Work to complete ▸ Copy every record below exactly as it appears.

Given entries ▸
——
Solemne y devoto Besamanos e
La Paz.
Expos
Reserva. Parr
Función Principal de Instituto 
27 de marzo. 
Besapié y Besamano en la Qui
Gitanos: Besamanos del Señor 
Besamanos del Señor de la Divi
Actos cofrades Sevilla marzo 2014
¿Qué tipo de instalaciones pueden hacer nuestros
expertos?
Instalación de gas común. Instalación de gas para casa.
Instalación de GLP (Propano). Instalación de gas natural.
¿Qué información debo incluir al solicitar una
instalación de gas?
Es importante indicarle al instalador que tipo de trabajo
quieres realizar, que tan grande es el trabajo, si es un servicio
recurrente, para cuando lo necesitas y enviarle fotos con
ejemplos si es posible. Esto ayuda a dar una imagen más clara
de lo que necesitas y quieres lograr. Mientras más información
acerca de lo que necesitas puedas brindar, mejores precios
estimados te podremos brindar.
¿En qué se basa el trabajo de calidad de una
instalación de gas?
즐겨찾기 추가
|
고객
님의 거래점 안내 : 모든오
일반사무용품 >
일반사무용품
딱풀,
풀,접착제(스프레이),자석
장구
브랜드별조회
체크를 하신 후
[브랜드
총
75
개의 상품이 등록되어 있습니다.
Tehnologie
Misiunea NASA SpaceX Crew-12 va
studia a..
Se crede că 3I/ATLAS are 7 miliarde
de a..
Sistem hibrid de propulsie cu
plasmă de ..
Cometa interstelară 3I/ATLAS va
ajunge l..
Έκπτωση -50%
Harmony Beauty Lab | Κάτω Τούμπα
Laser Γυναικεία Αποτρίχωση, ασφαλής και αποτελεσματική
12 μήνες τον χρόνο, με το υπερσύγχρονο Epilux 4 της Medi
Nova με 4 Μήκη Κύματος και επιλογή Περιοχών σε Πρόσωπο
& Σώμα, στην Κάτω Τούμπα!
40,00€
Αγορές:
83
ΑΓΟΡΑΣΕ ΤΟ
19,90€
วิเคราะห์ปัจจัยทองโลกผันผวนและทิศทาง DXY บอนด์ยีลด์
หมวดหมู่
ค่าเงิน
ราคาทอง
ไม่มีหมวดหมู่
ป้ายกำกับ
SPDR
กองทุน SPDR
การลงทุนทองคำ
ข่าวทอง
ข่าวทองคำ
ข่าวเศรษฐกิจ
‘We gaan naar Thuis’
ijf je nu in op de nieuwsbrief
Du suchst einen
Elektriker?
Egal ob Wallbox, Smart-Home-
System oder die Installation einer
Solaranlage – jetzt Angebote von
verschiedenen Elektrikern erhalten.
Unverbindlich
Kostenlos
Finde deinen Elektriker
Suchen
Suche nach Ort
——
Task solution ▸
Solemne y devoto Besamanos e
La Paz.
Expos
Reserva. Parr
Función Principal de Instituto 
27 de marzo. 
Besapié y Besamano en la Qui
Gitanos: Besamanos del Señor 
Besamanos del Señor de la Divi
Actos cofrades Sevilla marzo 2014
¿Qué tipo de instalaciones pueden hacer nuestros
expertos?
Instalación de gas común. Instalación de gas para casa.
Instalación de GLP (Propano). Instalación de gas natural.
¿Qué información debo incluir al solicitar una
instalación de gas?
Es importante indicarle al instalador que tipo de trabajo
quieres realizar, que tan grande es el trabajo, si es un servicio
recurrente, para cuando lo necesitas y enviarle fotos con
ejemplos si es posible. Esto ayuda a dar una imagen más clara
de lo que necesitas y quieres lograr. Mientras más información
acerca de lo que necesitas puedas brindar, mejores precios
estimados te podremos brindar.
¿En qué se basa el trabajo de calidad de una
instalación de gas?
즐겨찾기 추가
|
고객
님의 거래점 안내 : 모든오
일반사무용품 >
일반사무용품
딱풀,
풀,접착제(스프레이),자석
장구
브랜드별조회
체크를 하신 후
[브랜드
총
75
개의 상품이 등록되어 있습니다.
Tehnologie
Misiunea NASA SpaceX Crew-12 va
studia a..
Se crede că 3I/ATLAS are 7 miliarde
de a..
Sistem hibrid de propulsie cu
plasmă de ..
Cometa interstelară 3I/ATLAS va
ajunge l..
Έκπτωση -50%
Harmony Beauty Lab | Κάτω Τούμπα
Laser Γυναικεία Αποτρίχωση, ασφαλής και αποτελεσματική
12 μήνες τον χρόνο, με το υπερσύγχρονο Epilux 4 της Medi
Nova με 4 Μήκη Κύματος και επιλογή Περιοχών σε Πρόσωπο
& Σώμα, στην Κάτω Τούμπα!
40,00€
Αγορές:
83
ΑΓΟΡΑΣΕ ΤΟ
19,90€
วิเคราะห์ปัจจัยทองโลกผันผวนและทิศทาง DXY บอนด์ยีลด์
หมวดหมู่
ค่าเงิน
ราคาทอง
ไม่มีหมวดหมู่
ป้ายกำกับ
SPDR
กองทุน SPDR
การลงทุนทองคำ
ข่าวทอง
ข่าวทองคำ
ข่าวเศรษฐกิจ
‘We gaan naar Thuis’
ijf je nu in op de nieuwsbrief
Du suchst einen
Elektriker?
Egal ob Wallbox, Smart-Home-
System oder die Installation einer
Solaranlage – jetzt Angebote von
verschiedenen Elektrikern erhalten.
Unverbindlich
Kostenlos
Finde deinen Elektriker
Suchen
Suche nach Ort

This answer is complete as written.